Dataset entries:
▬▬▬▬▬▬

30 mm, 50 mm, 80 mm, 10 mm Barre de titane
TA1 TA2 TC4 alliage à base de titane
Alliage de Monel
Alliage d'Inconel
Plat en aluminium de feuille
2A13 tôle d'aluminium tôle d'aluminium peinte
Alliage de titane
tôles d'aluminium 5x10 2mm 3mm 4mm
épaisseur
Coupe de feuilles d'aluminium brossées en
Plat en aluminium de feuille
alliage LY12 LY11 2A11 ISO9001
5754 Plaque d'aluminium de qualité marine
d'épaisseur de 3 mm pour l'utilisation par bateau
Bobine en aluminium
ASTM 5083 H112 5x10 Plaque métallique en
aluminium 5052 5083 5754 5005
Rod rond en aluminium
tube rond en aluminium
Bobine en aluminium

▬▬▬▬▬▬

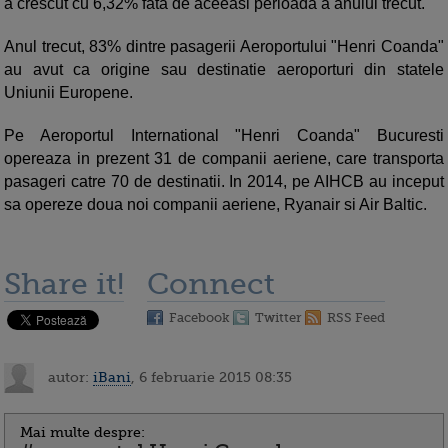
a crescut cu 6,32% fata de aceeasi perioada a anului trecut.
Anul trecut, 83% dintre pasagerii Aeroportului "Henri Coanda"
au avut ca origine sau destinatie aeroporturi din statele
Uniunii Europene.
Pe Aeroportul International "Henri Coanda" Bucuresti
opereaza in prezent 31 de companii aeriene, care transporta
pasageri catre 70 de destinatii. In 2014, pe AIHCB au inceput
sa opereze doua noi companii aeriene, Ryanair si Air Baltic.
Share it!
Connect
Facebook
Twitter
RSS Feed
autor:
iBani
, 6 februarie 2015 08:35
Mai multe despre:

▬▬▬▬▬▬

Problem description:
All that is wanted is the stretch of lines above from the one containing "2A13 tôle d'aluminium tôle d'aluminium peinte" through the one containing "aluminium 5052 5083 5754 5005", duplicated exactly.

Written reply:
2A13 tôle d'aluminium tôle d'aluminium peinte
Alliage de titane
tôles d'aluminium 5x10 2mm 3mm 4mm
épaisseur
Coupe de feuilles d'aluminium brossées en
Plat en aluminium de feuille
alliage LY12 LY11 2A11 ISO9001
5754 Plaque d'aluminium de qualité marine
d'épaisseur de 3 mm pour l'utilisation par bateau
Bobine en aluminium
ASTM 5083 H112 5x10 Plaque métallique en
aluminium 5052 5083 5754 5005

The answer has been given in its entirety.